*YOUR ASSIGNMENT*
Would you transcribe the listing exactly as it stands, minus any images?

[[ COLLECTED MATERIAL open ]]

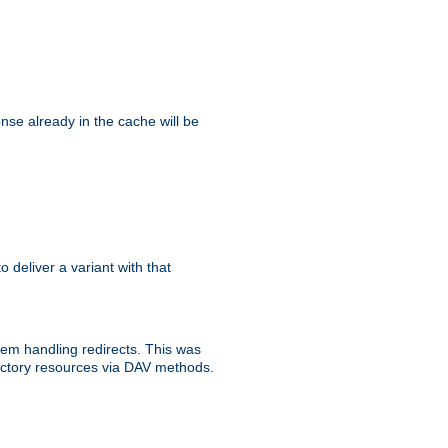
se already in the cache will be
to deliver a variant with that
blem handling redirects. This was
rectory resources via DAV methods.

[[ COLLECTED MATERIAL closed ]]

*REPLY TO THE EXERCISE*
se already in the cache will be
to deliver a variant with that
blem handling redirects. This was
rectory resources via DAV methods.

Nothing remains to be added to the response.